4. Choisir avec précision sa juridiction
C’est l’arme extrême. L’arsenal juridique contre les discriminations est important : Code pénal (article 225-1, et 2), Code du travail (L 122-45). Et les sanctions peuvent être lourdes (trois ans d’emprisonnement, 45 000 euros). Mais les conséquences ne sont pas les mêmes selon que l’on s’adresse au civil (prud’hommes, tribunal de grande instance) ou au pénal (tribunal correctionnel). Le civil, c’est lorsque le plaignant veut obtenir des dommages et intérêts. Le pénal, c’est plutôt lorsque la victime veut faire punir l’employeur ou le recruteur (amendes, peines de prison avec sursis). Ainsi, l’association SOS Racisme intente régulièrement des poursuites (voir sur www.sos-racisme.org), parfois parallèlement à la victime, par exemple contre l’entreprise du Moulin Rouge qui refusait d’employer un Noir comme serveur en salle.
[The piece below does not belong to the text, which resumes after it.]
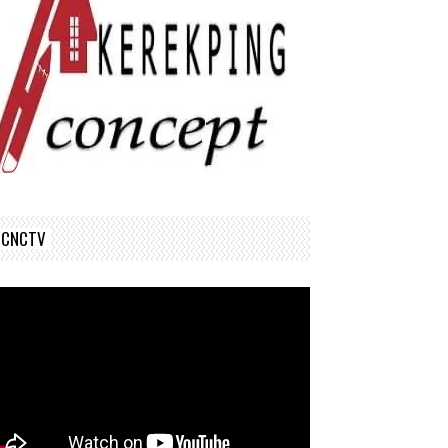
CNCTV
De même, sept chômeurs (www.actuchomage.com) ont saisi la Halde et le tribunal de grande instance de Paris, se plaignant de discrimination à l’embauche de la part de quelque 70 entreprises, sites et cabinets de recrutement, qui indiquaient des critères d’âge dans leurs offres d’emploi. « Il s’agit de créer une prise de conscience » , dit l’un des sept plaignants, Gérard Plumier, demandeur d’emploi de 53 ans, ancien chef d’entreprise, ancien directeur de centre de formation, et auteur du livre Chômage senior : abécédaire de l’indifférence, publié aux éditions L’Harmattan.
5. Profiter de la discrimination positive
Les entreprises sont de plus en plus nombreuses à afficher leurs bonnes intentions en matière d’égalité de traitement et de recrutement. Nombreux sont les employeurs qui, derrière Claude Bébéar, l’ancien patron d’Axa, signent une charte de la « diversité » sous l’égide de l’Institut Montaigne (www.institutmontaigne.org). Prenez-les au mot. Si vous êtes une femme, intéressez-vous aux entreprises qui ont décroché le tout nouveau label « égalité hommes-femmes » – il s’agit souvent de grandes entreprises (PSA Peugeot Citroën, EADS France, Eau de Paris, etc.). Repérez aussi les sociétés qui recourent à des modes de recrutement empêchant les discriminations, comme la méthode dite des « habiletés », à base de tests (proposée par l’ANPE et utilisée ponctuellement par des groupes comme PSA, Accor, etc.) ou celle du CV anonyme qu’Axa expérimente).